Tutorials

We provide step-by-step guides to get you started. We cover the following use-cases:

Matching a terminology: you're looking for a concept within a corpus of texts.
Qualifying entities: you want to make sure that the concept you've extracted are not invalidated by linguistic modulation.
Detecting dates, which could serve as the basis for an event ordering algorithm.
Processing multiple texts: to improve the inference speed of your pipeline !
Detecting Hospitalisation Reason: you want to look spans that mention the reason of hospitalisation or tag entities as the reason.
Detecting false endlines: classify each endline and add the attribute excluded to the these tokens.

Rationale

In a typical medical NLP pipeline, a group of clinicians would define a list of synonyms for a given concept of interest (say, for example, diabetes), and look for that terminology in a corpus of documents.

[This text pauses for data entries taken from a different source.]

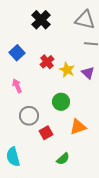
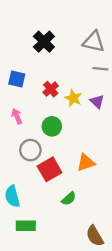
blue square: (17, 53) -> (17, 79), turned -35
green circle: (61, 102) -> (52, 126), moved
red square: (46, 133) -> (50, 169), size x1.5

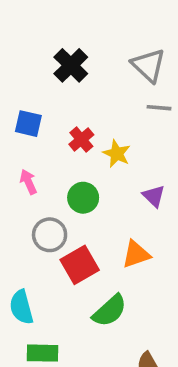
gray triangle: (94, 42) -> (148, 65), turned 30
purple triangle: (97, 102) -> (154, 196), moved
green semicircle: (69, 199) -> (110, 311), size x1.5

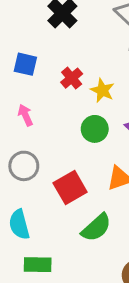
green circle: (83, 198) -> (95, 129), moved
gray circle: (50, 235) -> (24, 166), moved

Now, consider the following example:

FrenchEnglish

Le patient n'est pas diabétique.
Le patient est peut-être diabétique.
Le père du patient est diabétique.

The patient is not diabetic.
The patient could be diabetic.
The patient's father is diabetic.

There is an obvious problem: none of these examples should lead us to include this particular patient into the cohort.

Warning

We show an English example just to explain the issue. EDS-NLP remains a French-language medical NLP library.

To curb this issue, EDS-NLP proposes rule-based pipelines that qualify entities to help the user make an informed decision about which patient should be included in a real-world data cohort.

To sum up, a typical medical NLP project consists in:

Editing a terminology
"Matching" this terminology on a corpus, ie extract phrases that belong to that terminology
"Qualifying" entities to avoid false positives

Once the pipeline is ready, we need to deploy it efficiently.